Syfuß, Enno
Relation und Resonanz
Die Bedeutung des musikalischen Lernens für die Entwicklung der kindlichen Wirklichkeit unter Berücksichtigung konstruktivistischer und neurobiologischer Perspektiven
Die beiden titelgebenden Begriffe „Relation“ und „Resonanz“ verdanken sich hochkomplexen philosophischen Überlegungen über die menschliche Erkenntnisfähigkeit. Enno Syfuß greift dabei zurück auf die älteren agnostischen Vorstellungen, dass das menschliche Wissen um die Wirklichkeit nur eine Konstruktion sei, und schließt sich den neueren moderaten Formen des Konstruktivismus an, die zumindest die Idee von Relationen zwischen Wahrnehmung und Wirklichkeit akzeptieren und individuelle Aneignungen vorsehen können.
Seinem Buch liegt eine Dissertation zugrunde. Und sie stellt sich vergleichbar zu anderen Arbeiten als ein Work-in-Progress dar, wodurch sich die anfänglichen sehr langen Ausführungen zum Wirklichkeitsbegriff und die begleitenden Erörterungen zu unterschiedlichen systemtheoretischen Modellen erklären. Was er als Grundlage seiner weiteren Betrachtungen braucht, ist letztendlich nur ein Relationsbegriff, der dynamisch ist und kognitive wie somatische Faktoren umschließt bezüglich der geistigen Repräsentation der materiellen Welt. Es handelt sich dabei letztlich um eine sympathische Setzung, denn das dahinter stehende Problem, wie Materielles zu einem geistigen Vorgang wird, erscheint seit Jahrtausenden unlösbar.

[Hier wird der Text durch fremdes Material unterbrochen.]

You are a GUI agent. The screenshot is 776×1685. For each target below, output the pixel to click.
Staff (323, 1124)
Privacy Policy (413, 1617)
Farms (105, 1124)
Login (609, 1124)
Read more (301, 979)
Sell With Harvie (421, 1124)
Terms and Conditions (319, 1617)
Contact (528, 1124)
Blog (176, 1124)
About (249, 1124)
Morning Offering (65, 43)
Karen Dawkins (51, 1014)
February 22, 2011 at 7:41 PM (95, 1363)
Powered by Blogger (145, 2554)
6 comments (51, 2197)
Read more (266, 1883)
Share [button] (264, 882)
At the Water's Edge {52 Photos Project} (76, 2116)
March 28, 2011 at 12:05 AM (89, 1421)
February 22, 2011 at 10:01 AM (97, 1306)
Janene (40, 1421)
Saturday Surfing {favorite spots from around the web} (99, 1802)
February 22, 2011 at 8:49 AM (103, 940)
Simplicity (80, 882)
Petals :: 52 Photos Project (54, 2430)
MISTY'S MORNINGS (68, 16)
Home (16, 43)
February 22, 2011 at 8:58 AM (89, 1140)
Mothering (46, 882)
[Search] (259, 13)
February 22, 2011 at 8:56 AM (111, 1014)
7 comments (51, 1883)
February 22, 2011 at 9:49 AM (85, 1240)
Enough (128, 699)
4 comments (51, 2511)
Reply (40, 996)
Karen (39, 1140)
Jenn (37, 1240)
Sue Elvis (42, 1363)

Syfuß befragt vor allem die Neurobiologie bzw. Hirnforschung nach Lösungsansätzen. Nachdrücklich hebt er vor allem die erst aus den 1990er Jahren datierenden Forschungen zu den Spiegelneuronen hervor. Beobachtete menschliche Handlungen führen zu neuronalen Handlungsimpulsen, die auch als Grundlage zwischenmenschlichen Verstehens interpretiert wurden. Syfuß billigt den Spiegelneuronen eine besondere Rolle für das Musiklernen zu. Sie scheinen verantwortlich für den motorischen Nachvollzug wie auch das Hören und die Koordination mit anderen SpielerInnen. In welchem Ausmaß sie tatsächlich verantwortlich sind, weiß man einstweilen aber nicht. Denn es gibt dazu keine speziellen Untersuchungen. Allerdings würden sie sich durch das von Ganzheits-und Gestaltpsychologen schon immer gern zitierte Beispiel des Gesangsunterrichts stützen lassen, nämlich dass das Vormachen wirksamer ist als die Erklärung von zu betätigenden Muskelgruppen des Kehlkopfs.
Syfuß hat eine bewunderungswürdige Fülle an hirnphysiologischer Literatur aufgearbeitet, die offensichtlich eine große Faszination auf ihn ausgestrahlt hat. Dabei kann einem sicher leicht auch der Blick dafür verlorengehen, dass es sich um eine Wissenschaftsdisziplin handelt, die durchaus noch in den Anfängen steckt, weil sie nur neurobiologische Reaktionen messen und diese lediglich auf der Grundlage psychischer Erscheinungen deuten kann, Letztere aber nicht erklärt. Das vorliegende Buch enthält weiterhin Ausführungen zur Entwicklungspsychologie mit einer besonderen Betonung der Theorie von Jean Piaget.
Und es wird ergänzt durch musikpädagogische Beispiele. Letztere machen den interessantesten Teil des Buchs aus, da Enno Syfuß ausgezeichnete Analysen von Lernvorgängen zu leisten vermag. So besticht beispielsweise die Darlegung von Lernschritten eines Kindes bei einem einfachen Klatschspiel. Ob und wie diese Lernschritte mit Spiegelneuronen zusammenhängen, lässt sich aber einstweilen nicht genau beschreiben.